2. Peranan Wali Songo dan Metode Pendekatannya
Era Wali Songo adalah era berakhirnya dominasi Hindu-Budha dalam budaya
Nusantara untuk digantikan dengan kebudayaan Islam. Wali Songo adalah
simbol penyebaran Islam di Indonesia, khususnya di Jawa peranan Wali
Songo sangat besar dalam mendirikan kerajaan Islam di Jawa.
Di Pulau Jawa, penyebaran agama Islam dilakukan oleh Walisongo (9 wali).

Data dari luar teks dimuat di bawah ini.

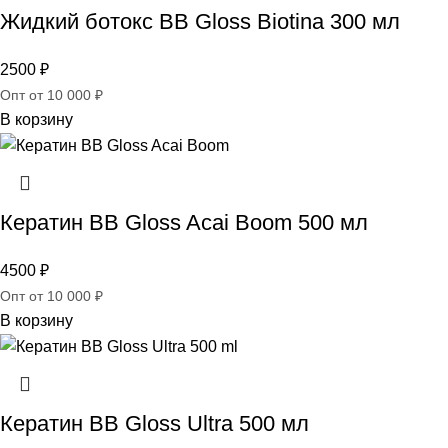
Жидкий ботокс BB Gloss Biotina 300 мл
2500
₽
Опт от 10 000 ₽
В корзину
Кератин BB Gloss Acai Boom 500 мл
4500
₽
Опт от 10 000 ₽
В корзину
Кератин BB Gloss Ultra 500 мл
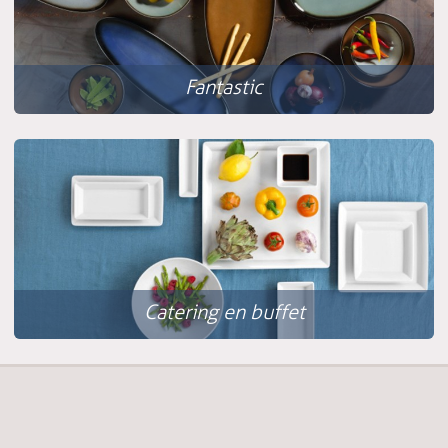
Fantastic
Catering en buffet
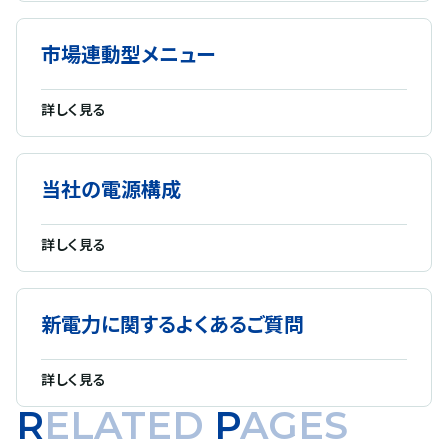
市場連動型メニュー
詳しく見る
当社の電源構成
詳しく見る
新電力に関するよくあるご質問
詳しく見る
RELATED
P
AGES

Wali ialah orang yang sudah mencapai tingkatan tertentu dalam
mendekatkan diri kepada Allah. Para wali ini dekat dengan kalangan
istana. Merekalah orang yang memberikan pengesahan atas sah tidaknya
seseorang naik tahta. Mereka juga adalah penasihat sultan.
Karena dekat dengan kalangan istana, mereka kemudian diberi gelar sunan
atau susuhunan (yang dijunjung tinggi). Kesembilan wali tersebut adalah
sebagai berikut:
- Sunan Gresik (Maulana Malik Ibrahim). Inilah wali yang pertama datang ke Jawa pada abad ke-13 dan menyiarkan Islam di sekitar Gresik. Dimakamkan di Gresik, Jawa Timur.
- Sunan Ampel (Raden Rahmat). Menyiarkan Islam di Ampel, Surabaya, Jawa Timur. Beliau merupakan perancang pembangunan Masjid Demak.
- Sunan Drajad (Syarifudin). Anak dari Sunan Ampel. Menyiarkan agama di sekitar Surabaya. Seorang sunan yang sangat berjiwa sosial.
- Sunan Bonang (Makdum Ibrahim). Anak dari Sunan Ampel. Menyiarkan Islam di Tuban, Lasem, dan Rembang. Sunan yang sangat bijaksana.
- Sunan Kalijaga (Raden Mas Said/Jaka Said). Murid Sunan Bonang. Menyiarkan Islam di Jawa Tengah. Seorang pemimpin, pujangga, dan filosof. Menyiarkan agama dengan cara menyesuaikan dengan lingkungan setempat.
- Sunan Giri (Raden Paku). Menyiarkan Islam di Jawa dan luar Jawa, yaitu Madura, Bawean, Nusa Tenggara, dan Maluku. Menyiarkan agama dengan metode bermain.
- Sunan Kudus (Jafar Sodiq). Menyiarkan Islam di Kudus, Jawa Tengah. Seorang ahli seni bangunan. Hasilnya ialah Masjid dan Menara Kudus.
- Sunan Muria (Raden Umar Said). Menyiarkan Islam di lereng Gunung Muria, terletak antara Jepara dan Kudus, Jawa Tengah. Sangat dekat dengan rakyat jelata.
- Sunan Gunung Jati (Syarif Hidayatullah). Menyiarkan Islam di Banten, Sunda Kelapa, dan Cirebon. Seorang pemimpin berjiwa besar.
3. Islam Di Jawa Paska Wali Songo
Setelah para Wali menyebarkan ajaran Islam di pulau Jawa, kepercayaan animisme dan dinamisme serta budaya Hindu-Budha sedikit demi sedikit berubah atau termasuki oleh nilai-nilai Islam. Hal ini membuat masyarakat kagum atas nilai-nilai Islam yang begitu besar manfa’atnya dalam kehidupan sehari-hari sehingga membuat mereka langsung bisa menerima ajaran Islam. Dari sini derajat orang-orang miskin mulai terangkat yang pada awalnya tertindas oleh para penguasa kerajaan. Islam sangat berkembang luas sampai ke pelosok desa setelah para Wali berhasil mendidik murid-muridnya. Salah satu generasi yang meneruskan perjuangan para Wali sampai Islam tersebar ke pelosok desa adalah Jaka Tingkir. Islam di Jawa yang paling menonjol setelah perjuangan para Wali songo adalah perpaduan adat Jawa dengan nilai-nilai Islam, salah satu diantaranya adalah tradisi Wayang Kulit.